Brad Keselowski estimates NASCAR has fined him between $75,000 and $100,000 for various transgressions through the years.
Money, however, is not the reason why Keselowski now carefully chooses his words publicly. The 2012 Sprint Cup champion says he's still voicing his opinion with the same frequency; he's just no longer doing so publicly.
Instead, Keselowski prefers using "back channels" that have opened within NASCAR that didn't exist previously. It's not only a more tactful approach, but one that should produce more success in facilitating change.
"I think quite a few back channels have opened up within NASCAR over the last six to eight months that have given me the ability to not have to go to the media to get something done," Keselowski said Thursday at NASCAR's Media Day. "That fits my personal and professional agenda, and out of respect for that I think it maybe creates a situation where what might look like a muzzle to you or to the outside is perhaps more a moment of opportunity I just don't want to piss away."

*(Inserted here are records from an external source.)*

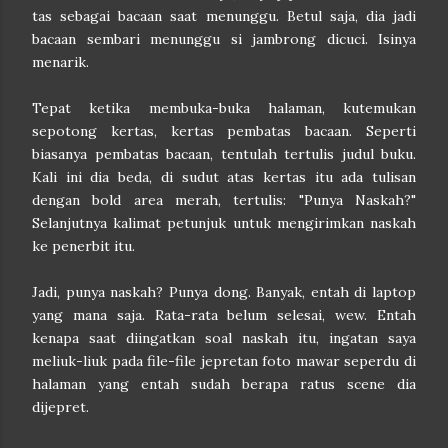
tas sebagai bacaan saat menunggu. Betul saja, dia jadi
bacaan sembari menunggu si jambrong dicuci. Isinya
menarik.
Tepat ketika membuka-buka halaman, kutemukan
sepotong kertas, kertas pembatas bacaan. Seperti
biasanya pembatas bacaan, tentulah tertulis judul buku.
Kali ini dia beda, di sudut atas kertas itu ada tulisan
dengan bold area merah, tertulis: "Punya Naskah?"
Selanjutnya kalimat petunjuk untuk mengirimkan naskah
ke penerbit itu.
Jadi, punya naskah? Punya dong. Banyak, entah di laptop
yang mana saja. Rata-rata belum selesai, wew. Entah
kenapa saat diingatkan soal naskah itu, ingatan saya
meliuk-liuk pada file-file jepretan foto mawar seperdu di
halaman yang entah sudah berapa ratus scene dia
dijepret.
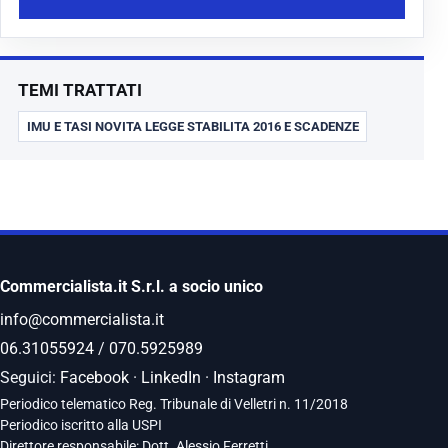
TEMI TRATTATI
IMU E TASI NOVITA LEGGE STABILITA 2016 E SCADENZE
Commercialista.it S.r.l. a socio unico
info@commercialista.it
06.31055924
/
070.5925989
Seguici:
Facebook
·
LinkedIn
·
Instagram
Periodico telematico Reg. Tribunale di Velletri n. 11/2018
Periodico iscritto alla USPI
Direttore responsabile: Dott. Alessio Ferretti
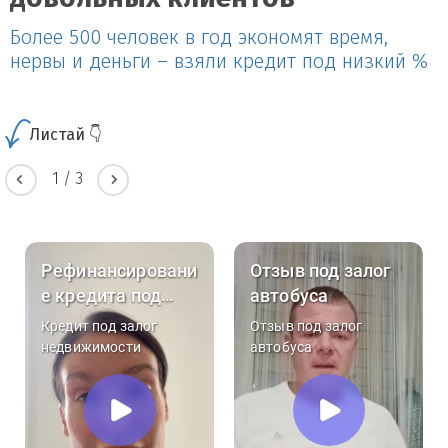
Более 500 человек в год экономят время,
нервы и деньги – взяли кредит под низкий %
Листай 👇
1
/
3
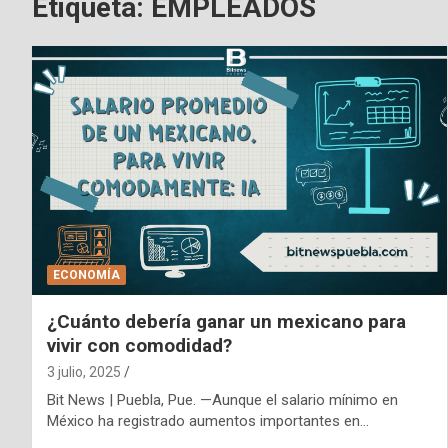
Etiqueta:
EMPLEADOS
ECONOMÍA
¿Cuánto debería ganar un mexicano para
vivir con comodidad?
3 julio, 2025
Bit News | Puebla, Pue. —Aunque el salario mínimo en
México ha registrado aumentos importantes en…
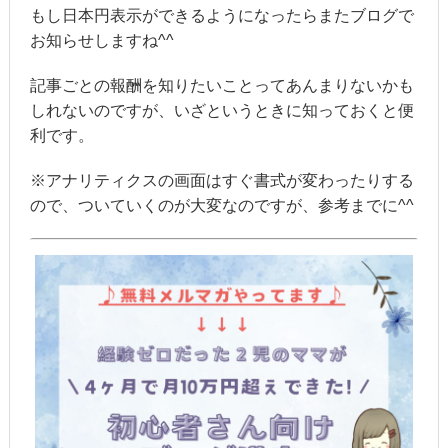
もし日本円表示ができるようになったらまたブログで
お知らせしますね^^
記事ごとの報酬を知りたいことってあんまりないかも
しれないのですが、いざというときに知っておくと便
利です。
※アナリティクスの画面はすぐ書式が変わったりする
ので、ついていくのが大変なのですが、参考までに^^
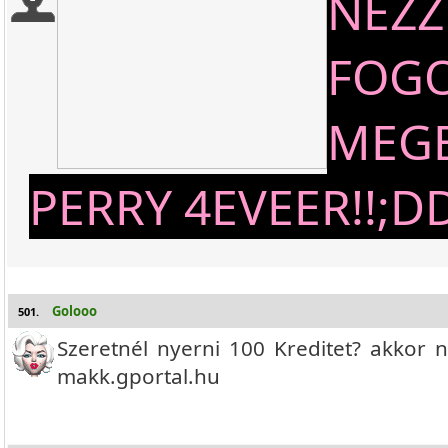
NÉZ
FOG
MEGB
PERRY 4EVEER!!;D
Golooo
501.
Szeretnél nyerni 100 Kreditet? akkor 
makk.gportal.hu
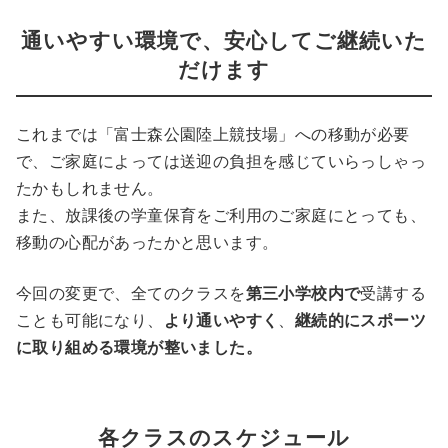
通いやすい環境で、安心してご継続いた
だけます
これまでは「富士森公園陸上競技場」への移動が必要
で、ご家庭によっては送迎の負担を感じていらっしゃっ
たかもしれません。
また、放課後の学童保育をご利用のご家庭にとっても、
移動の心配があったかと思います。
今回の変更で、全てのクラスを
第三小学校内で
受講する
ことも可能になり、
より通いやすく
、
継続的にスポーツ
に取り組める環境が整いました。
各クラスのスケジュール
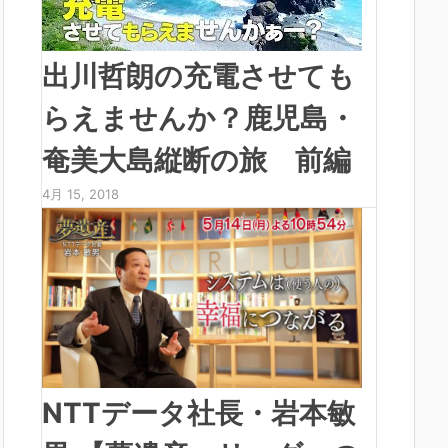
出川哲朗の充電させても
らえませんか？鹿児島・
奄美大島縦断の旅 前編
4月 15, 2018
NTTデータ社長・岩本敏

Keselowski has received criticism for his often outspoken nature. One of his most frequent critics has been Jimmie Johnson, who a year ago chided Keselowski for not being more diplomatic.
At the time, Johnson said Keselowski should learn to be more restrained and that if he wanted to push change, there were better ways to do so than sounding off in front of a microphone. It's a lesson Johnson learned himself following his first Cup championship.
Last season, Keselowski had a pair of notable outbursts. The first occurred when NASCAR found unapproved parts on both Team Penske cars in inspection before the April race at Texas Motor Speedway. Keselowski insinuated his No. 2 team was "targeted," but by whom he wouldn't say.
Two months later, Keselowski accused Hendrick Motorsports and Joe Gibbs Racing of "stealing" away Penske crew members. In response, Hendrick called Keselowski "misinformed" and said he needed to represent the sport with "more class."
"Are there things I could do better? Absolutely," Keselowski said. "But mistakes are what builds your character and helps you become the person that you are and that you can learn from, so they're only a mistake if you don't grow and learn from them."
This past offseason, NASCAR has implemented numerous changes including a pronounced overhaul of its Chase for the Championship format. And as part of the discourse on what tweaks it was considering, officials consulted with Keselowski.
"I don't want to sit here and try to take credit for things that I didn't do on my own because that would not be fair," he said. "But I feel confident that I had at least some small role in some of the changes that have gone on in this sport over this offseason, and I'm very happy for all of them."
As for any concerns that he has been "muzzled," Keselowski is adamant that isn't the case. Nor will he become a vanilla driver concerned more with appeasing the powers that be than speaking his mind.
"I'm still gonna be vocal about something that I disagree about that there's no progress or no change being made on," Keselowski said. "But if there's progress or change being made, then why be an a**hole?"